By Nick Barisheff, President and CEO, Bullion Management Group Inc.
If we experience a debt crisis, as many economists believe is inevitable, many people believe that their holdings of gold and silver bullion will be confiscated, just as in 1933. This article reviews the probability of confiscation and compares it to other more likely measures to generate government solvency.
An appropriate starting point when addressing concerns about gold confiscation is to define the word ‘confiscation.’ Merriam Webster says ‘to seize or buy as if by authority’ and ‘to seize without compensation as forfeited to the public treasury.’ Almost without exception, it is expropriation that is the actual risk, not confiscation. Confiscation, as in forfeiture, is usually the result of theft, treason, insurrection, war or genocide. Expropriation is defined as ‘to take (property) of an individual in the exercise of state sovereignty’ (Merriam Webster). The key difference between confiscation and expropriation is the appropriate compensation of the individual for the transfer of his or her property.
For the person thinking “I’m not convinced that a confiscation won’t happen, I’ve heard that the United States confiscated gold in 1933,” this is hearsay, not the truth. To put the events of 1933 into context, consider that, from 1900 until 1933, a US dollar was convertible into gold at a ratio of $20.67 per ounce, even through the depths of the Great Depression. Because of the hardship of the Depression, there were bank runs and bank failures and, as people lost all confidence in the US dollar, gold could not be obtained for its fixed price of $20.67. Recognizing that lack of confidence in the dollar was an enormous problem, and with the government’s hands tied regarding printing additional currency to alleviate the currency shortage and lack of dollars in circulation, President Franklin D. Roosevelt took drastic action, and did three things. He eliminated the convertibility of the dollar into gold, making the ownership of gold coins and bullion illegal for US citizens anywhere in the world; after obtaining all the gold he was likely to get, he changed the fixed price of gold to $32.32; then later changed it to $35, a nearly seventy percent devaluation of the dollar.
Having made the ownership of gold coins and bullion illegal, US dollars were tendered at Federal Reserve member banks when citizens surrendered their gold, which was intended to be and worked as a marginal increase of the gold reserves. This in turn allowed an increase of dollars that could be printed. This was a legal expropriation. The full dollar value of gold provided to those citizens at the time of surrender was $20.67- the official exchange rate. This was certainly unpleasant, given the threat of steep fines and ten-year jail terms for failing to comply. Afterwards the US dollar was devalued $35 per ounce, but it was still far from confiscation without compensation.

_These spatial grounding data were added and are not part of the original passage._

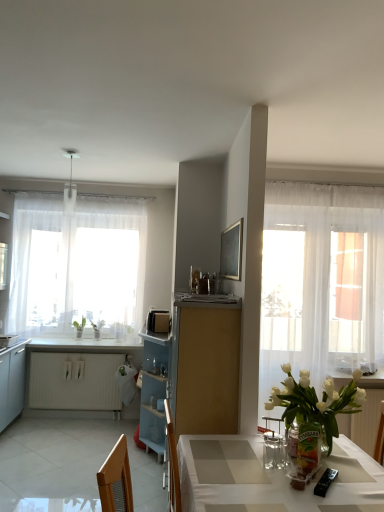 Question: Considering the relative sizes of white glossy microwave at left, placed as the 2th appliance when sorted from top to bottom, and white sheer curtain at left in the image provided, is white glossy microwave at left, placed as the 2th appliance when sorted from top to bottom, thinner than white sheer curtain at left?

Choices:
 (A) no
 (B) yes

Answer: (A)

Question: Can you confirm if white glossy microwave at left, which is the third appliance from right to left, is positioned to the right of white sheer curtain at left?

Choices:
 (A) yes
 (B) no

Answer: (B)

Question: Does white glossy microwave at left, the second appliance positioned from the front, have a greater width compared to white sheer curtain at left?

In Canada and other western countries, no confiscation or expropriation has ever been enacted, and the US expropriation did not apply to silver and platinum.
In practice, this accomplished the following ‘desirable’ result from the perspective of the administration: with the devaluation of the dollar against gold, more dollars could immediately be printed legally within the parameters of the gold standard. This additional printing alleviated the desperate shortage of currency in a time of dire need.

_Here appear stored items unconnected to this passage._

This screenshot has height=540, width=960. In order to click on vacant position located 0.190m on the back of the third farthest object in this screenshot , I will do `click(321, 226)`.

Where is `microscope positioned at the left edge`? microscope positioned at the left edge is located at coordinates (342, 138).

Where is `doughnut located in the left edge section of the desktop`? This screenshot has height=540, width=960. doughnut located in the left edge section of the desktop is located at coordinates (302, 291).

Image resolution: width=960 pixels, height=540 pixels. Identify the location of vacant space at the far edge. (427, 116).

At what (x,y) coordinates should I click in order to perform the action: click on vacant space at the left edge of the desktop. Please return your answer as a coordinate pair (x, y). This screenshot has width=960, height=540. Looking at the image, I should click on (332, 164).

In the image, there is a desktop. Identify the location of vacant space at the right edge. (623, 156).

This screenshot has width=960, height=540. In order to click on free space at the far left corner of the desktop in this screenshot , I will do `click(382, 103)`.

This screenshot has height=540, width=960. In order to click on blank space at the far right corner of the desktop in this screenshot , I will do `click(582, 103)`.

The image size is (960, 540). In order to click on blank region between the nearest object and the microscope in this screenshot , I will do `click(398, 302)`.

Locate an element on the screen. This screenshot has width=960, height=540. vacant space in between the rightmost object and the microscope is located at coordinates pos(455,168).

“Friedman and Schwartz stated that the ‘rapid rate [of growth of the money stock] in three successive years from June 1933 to June 1936… was a consequence of the gold inflow produced by the revaluation of gold plus the flight of capital to the United States’”. Treasury holdings of gold in the US tripled from 6,358 in 1930 to 8,998 in 1935 (after the Act) then to 19,543 metric tonnes of fine gold by 1940.”1,2
The current US government holdings of 8133.46 tonnes of bullion would be worth about $326.9 billion if valued at today’s $1,250 dollars per ounce. On the books it is still valued at the final fixed price of $42.22 cents per ounce, as it was during President Nixon’s era, or a touch over $11 billion dollars. Estimated private holdings of 47 million ounces represents a modest $58.5 billion. Contrast these numbers with epic US deficit spending, where in August 2016 alone we saw $107 billion in deficit expenditures, and the futility of a gold expropriation becomes clear.
All of that being said, can a gold expropriation happen today, and if not, what could happen today?
As we have seen historically, increased taxation is always the ‘go to’ for a government seeking to increase its revenues and reduce its deficit. Language such as seeking to ‘increase taxes on the rich,’ ‘closing loopholes,’ and ‘repatriating overseas corporate profits’ have all been in the news during the 2016 presidential campaign, with a side offering promise to ‘eliminate government waste’ and ‘reduce entitlements.’ In this regard, the likely adjustments would be to the tax regimes currently in place. For example, increased taxation of the ‘Carried Interest’ benefit most often utilized by hedge fund managers would yield $18 billion over ten years per Obama’s 2015 tax proposal; and an adjustment or elimination of mortgage interest deductibility may increase revenue by $70 billion annually. Finally, it would be a simple matter to limit or cease to increase the annual amount of tax-advantaged savings plans: IRAs or 401(k)s (the equivalent of TFSAs and RRSPs, respectively), which may generate further revenue.